**Data for review**.
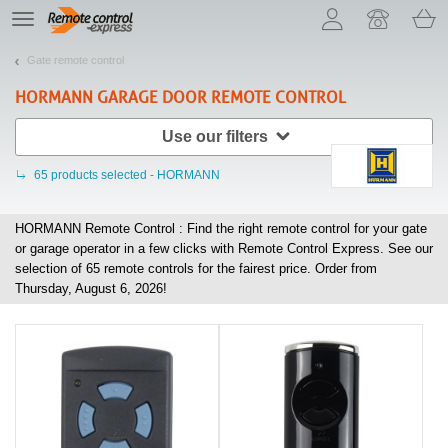
Let us introduce our cookies!
TE
navigation
Gate remote control
HORMANN
GARAGE DOOR REMOTE CONTROL
Use our filters
65
products selected - HORMANN
HORMANN Remote Control : Find the right remote control for your gate
or garage operator in a few clicks with Remote Control Express. See our
selection of
65
remote controls for the fairest price. Order from
Thursday, August 6, 2026!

**Work order**.
Find the word "HORMANN" in the entries, then copy out every line that has it.

**The answer**.
HORMANN
products selected - HORMANN
HORMANN Remote Control : Find the right remote control for your gate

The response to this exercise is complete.